# [Exercise]
Report how many lines in the data include "each", with the number as the only reply.

# [Data for review]

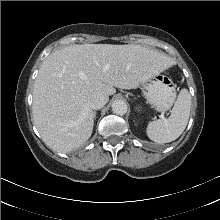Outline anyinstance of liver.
I'll list each match as a JSON object with an SVG mask.
<instances>
[{
    "instance_id": "liver-1",
    "label": "liver",
    "mask_w": 220,
    "mask_h": 220,
    "mask_svg": "<svg viewBox=\"0 0 220 220\" xmlns=\"http://www.w3.org/2000/svg\"><path fill=\"white\" fill-rule=\"evenodd\" d=\"M174 64L164 53L141 45L79 44L51 53L33 89V119L44 143L59 152L83 145L94 126L88 97L115 88L135 89Z\"/></svg>"
}]
</instances>
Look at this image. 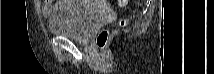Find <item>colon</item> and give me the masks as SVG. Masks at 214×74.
I'll return each instance as SVG.
<instances>
[{"label": "colon", "mask_w": 214, "mask_h": 74, "mask_svg": "<svg viewBox=\"0 0 214 74\" xmlns=\"http://www.w3.org/2000/svg\"><path fill=\"white\" fill-rule=\"evenodd\" d=\"M127 0H118L116 1V5L118 8H123L126 4H127ZM128 24V20L127 19H121L119 21V25L121 27H125ZM109 36H110V32L108 29H102L99 31L98 35H97V44L101 47V48H105L107 45V42L109 40Z\"/></svg>", "instance_id": "1"}]
</instances>
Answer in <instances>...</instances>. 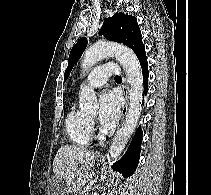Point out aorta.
<instances>
[{"mask_svg": "<svg viewBox=\"0 0 211 195\" xmlns=\"http://www.w3.org/2000/svg\"><path fill=\"white\" fill-rule=\"evenodd\" d=\"M108 56L115 57L122 64L131 86L129 90L130 105L125 122L118 130L109 148L108 160L111 165L123 151L137 126L142 110L143 75L135 53L124 46L110 42H97L89 47L84 52L82 69L87 70ZM79 103L83 111L93 112L99 108L95 91L87 86L80 92Z\"/></svg>", "mask_w": 211, "mask_h": 195, "instance_id": "1", "label": "aorta"}]
</instances>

# [Solution for this exercise]
2